Perioperative ultrasound imaging versus magnetic resonance imaging in management of lumbosacral spinal dysraphisms

Objectives

The purpose of this study was to correlate lumbosacral spinal ultrasound (LUS) and magnetic resonance imaging (MRI) findings in patients with lumbosacral spinal dysraphisms to evaluate the value of LUS in diagnosis, intraoperative use, and during follow-up of those patients.

Methods

A total of 24 patients aged up to 6 years old were operated for lumbosacral spinal dysraphisms at the Neurosurgery Department of Zagazig University hospitals during the period from January 2017 to August 2018. All patients were investigated preoperatively, intraoperatively, and on follow-up by LUS to compare the data with preoperative and follow-up MRI of the spine.

Results

The median age was 11 months at the time of surgery. The most common anatomical description from the LUS study was thickened filum (18 cases). Using MRI findings as the standard reference, the sensitivity of LUS in detecting a thickened filum was 77.8% preoperatively and 62.5% postoperatively, with a specificity of 100%. The sensitivity and specificity of detecting conus level, solid masses, and cystic masses were 100%.

Conclusions

Lumbosacral spinal dysraphisms can be evaluated well by ultrasound imaging in age group up to 6 years old with 100% specificity (true negative) in comparison with MRI.

Spinal dysraphism is an umbrella term that describes any anomaly of the spinal cord, cauda equina, or overlying tissues such as the muscles and skin. The nervous system abnormalities may or may not associate with mesenchymal or dermal changes. Spinal dysraphism is one of the most common congenital disorders associated with significant morbidity and mortality [1].

Spinal dysraphisms are categorized into open spinal dysraphisms (OSD) and closed spinal dysraphisms (CSDs). Open spinal dysraphisms basically include myelomeningocele and other rare abnormalities such as myelocele and hemi-myelomeningocele. Closed spinal dysraphisms are further categorized based on the association with low-back subcutaneous masses. Closed spinal dysraphisms with mass are represented by lipomyelocele, lipomyelomeningocele, meningocele, and myelocystocele. Closed spinal dysraphisms without mass comprise simple dysraphic states (tight filum terminale, filar and intradural lipomas, persistent terminal ventricle, and dermal sinuses) [2].

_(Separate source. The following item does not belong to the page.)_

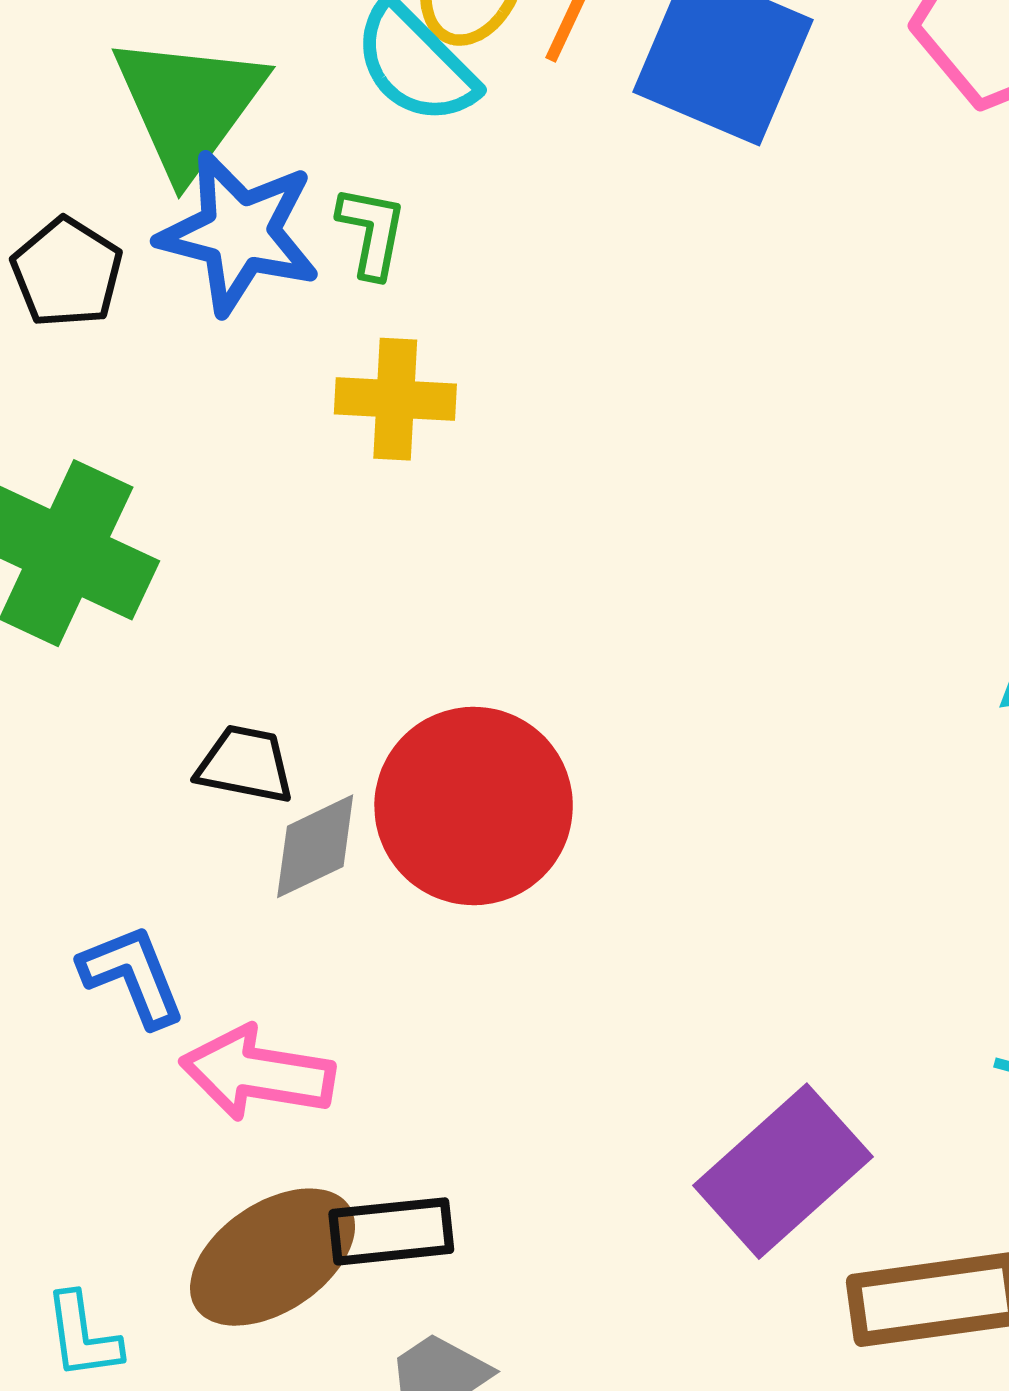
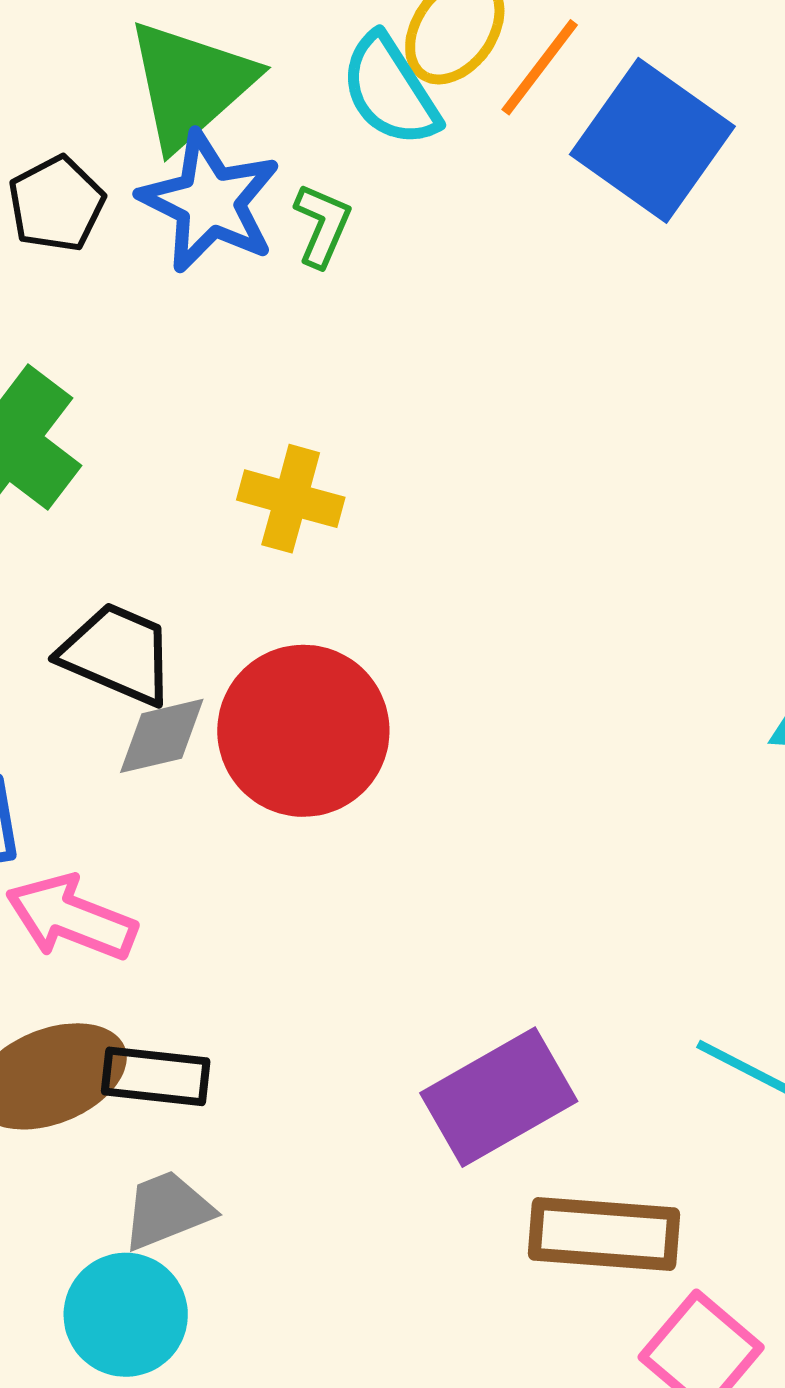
yellow cross: (395, 399) -> (291, 499), moved
black trapezoid: (245, 764) -> (117, 654), size x1.4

Sonography is a good method for investigating the spinal canal, cord, and meningeal coverings and for characterizing nearly all spinal anomalies with high geometric resolution in the neonatal and infantile age groups. Relative advantages of sonography over MRI include wide and cheap availability, no need for sedation or general anesthesia, and lack of vulnerability to artefacts due to patient movement, cerebrospinal fluid (CSF) pulsation, and vascular flow which can adversely affect MR image quality [3].

This work aims to study the role of ultrasonography in lumbosacral spinal dysraphism evaluation to identify and classify the different spectrum of lesions in comparison with MRI data (preoperative and postoperative) besides intraoperative usage.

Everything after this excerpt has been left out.